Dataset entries

[Start of section]

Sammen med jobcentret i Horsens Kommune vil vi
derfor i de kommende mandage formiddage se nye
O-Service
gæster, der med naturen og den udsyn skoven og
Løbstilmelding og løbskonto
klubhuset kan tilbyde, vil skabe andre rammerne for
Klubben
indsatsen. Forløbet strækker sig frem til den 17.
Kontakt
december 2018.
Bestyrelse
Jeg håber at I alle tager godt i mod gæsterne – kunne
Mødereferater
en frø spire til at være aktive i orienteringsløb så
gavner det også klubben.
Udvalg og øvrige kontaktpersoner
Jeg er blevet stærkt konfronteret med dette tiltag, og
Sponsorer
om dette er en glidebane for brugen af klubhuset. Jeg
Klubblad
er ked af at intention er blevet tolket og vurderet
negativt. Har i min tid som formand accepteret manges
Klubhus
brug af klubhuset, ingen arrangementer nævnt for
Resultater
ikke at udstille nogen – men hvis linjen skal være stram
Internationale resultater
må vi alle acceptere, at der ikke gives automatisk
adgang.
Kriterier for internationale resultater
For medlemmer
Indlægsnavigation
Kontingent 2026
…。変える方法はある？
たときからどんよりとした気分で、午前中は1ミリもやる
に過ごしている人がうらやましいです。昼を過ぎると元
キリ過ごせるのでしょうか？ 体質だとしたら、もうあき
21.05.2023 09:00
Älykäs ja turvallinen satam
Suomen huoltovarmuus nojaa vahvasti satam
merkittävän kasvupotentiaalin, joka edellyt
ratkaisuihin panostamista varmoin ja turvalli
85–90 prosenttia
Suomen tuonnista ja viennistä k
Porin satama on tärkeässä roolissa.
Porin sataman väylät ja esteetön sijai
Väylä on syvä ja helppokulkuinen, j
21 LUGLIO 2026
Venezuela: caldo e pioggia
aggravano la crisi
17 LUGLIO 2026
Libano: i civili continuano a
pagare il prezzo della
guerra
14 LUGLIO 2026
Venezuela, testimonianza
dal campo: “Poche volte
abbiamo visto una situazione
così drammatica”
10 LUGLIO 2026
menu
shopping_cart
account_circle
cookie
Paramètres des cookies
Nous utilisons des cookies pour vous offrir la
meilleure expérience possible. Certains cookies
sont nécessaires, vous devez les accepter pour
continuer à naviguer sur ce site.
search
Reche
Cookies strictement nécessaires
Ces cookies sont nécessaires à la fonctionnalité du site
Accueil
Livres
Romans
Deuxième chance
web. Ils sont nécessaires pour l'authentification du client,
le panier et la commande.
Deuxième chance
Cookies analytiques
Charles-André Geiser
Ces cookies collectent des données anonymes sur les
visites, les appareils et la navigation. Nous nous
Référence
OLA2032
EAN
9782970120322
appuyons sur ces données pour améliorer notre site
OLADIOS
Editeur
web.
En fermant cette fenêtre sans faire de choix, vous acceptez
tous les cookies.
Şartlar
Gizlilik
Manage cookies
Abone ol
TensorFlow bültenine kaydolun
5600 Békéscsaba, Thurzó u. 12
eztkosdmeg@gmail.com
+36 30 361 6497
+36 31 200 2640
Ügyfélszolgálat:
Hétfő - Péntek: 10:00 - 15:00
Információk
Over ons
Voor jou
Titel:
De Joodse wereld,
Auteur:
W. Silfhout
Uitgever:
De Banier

[End of section]

▶ **What is needed**:
Retype the data exactly as it reads.

▶ **Response to the task**:
Sammen med jobcentret i Horsens Kommune vil vi
derfor i de kommende mandage formiddage se nye
O-Service
gæster, der med naturen og den udsyn skoven og
Løbstilmelding og løbskonto
klubhuset kan tilbyde, vil skabe andre rammerne for
Klubben
indsatsen. Forløbet strækker sig frem til den 17.
Kontakt
december 2018.
Bestyrelse
Jeg håber at I alle tager godt i mod gæsterne – kunne
Mødereferater
en frø spire til at være aktive i orienteringsløb så
gavner det også klubben.
Udvalg og øvrige kontaktpersoner
Jeg er blevet stærkt konfronteret med dette tiltag, og
Sponsorer
om dette er en glidebane for brugen af klubhuset. Jeg
Klubblad
er ked af at intention er blevet tolket og vurderet
negativt. Har i min tid som formand accepteret manges
Klubhus
brug af klubhuset, ingen arrangementer nævnt for
Resultater
ikke at udstille nogen – men hvis linjen skal være stram
Internationale resultater
må vi alle acceptere, at der ikke gives automatisk
adgang.
Kriterier for internationale resultater
For medlemmer
Indlægsnavigation
Kontingent 2026
…。変える方法はある？
たときからどんよりとした気分で、午前中は1ミリもやる
に過ごしている人がうらやましいです。昼を過ぎると元
キリ過ごせるのでしょうか？ 体質だとしたら、もうあき
21.05.2023 09:00
Älykäs ja turvallinen satam
Suomen huoltovarmuus nojaa vahvasti satam
merkittävän kasvupotentiaalin, joka edellyt
ratkaisuihin panostamista varmoin ja turvalli
85–90 prosenttia
Suomen tuonnista ja viennistä k
Porin satama on tärkeässä roolissa.
Porin sataman väylät ja esteetön sijai
Väylä on syvä ja helppokulkuinen, j
21 LUGLIO 2026
Venezuela: caldo e pioggia
aggravano la crisi
17 LUGLIO 2026
Libano: i civili continuano a
pagare il prezzo della
guerra
14 LUGLIO 2026
Venezuela, testimonianza
dal campo: “Poche volte
abbiamo visto una situazione
così drammatica”
10 LUGLIO 2026
menu
shopping_cart
account_circle
cookie
Paramètres des cookies
Nous utilisons des cookies pour vous offrir la
meilleure expérience possible. Certains cookies
sont nécessaires, vous devez les accepter pour
continuer à naviguer sur ce site.
search
Reche
Cookies strictement nécessaires
Ces cookies sont nécessaires à la fonctionnalité du site
Accueil
Livres
Romans
Deuxième chance
web. Ils sont nécessaires pour l'authentification du client,
le panier et la commande.
Deuxième chance
Cookies analytiques
Charles-André Geiser
Ces cookies collectent des données anonymes sur les
visites, les appareils et la navigation. Nous nous
Référence
OLA2032
EAN
9782970120322
appuyons sur ces données pour améliorer notre site
OLADIOS
Editeur
web.
En fermant cette fenêtre sans faire de choix, vous acceptez
tous les cookies.
Şartlar
Gizlilik
Manage cookies
Abone ol
TensorFlow bültenine kaydolun
5600 Békéscsaba, Thurzó u. 12
eztkosdmeg@gmail.com
+36 30 361 6497
+36 31 200 2640
Ügyfélszolgálat:
Hétfő - Péntek: 10:00 - 15:00
Információk
Over ons
Voor jou
Titel:
De Joodse wereld,
Auteur:
W. Silfhout
Uitgever:
De Banier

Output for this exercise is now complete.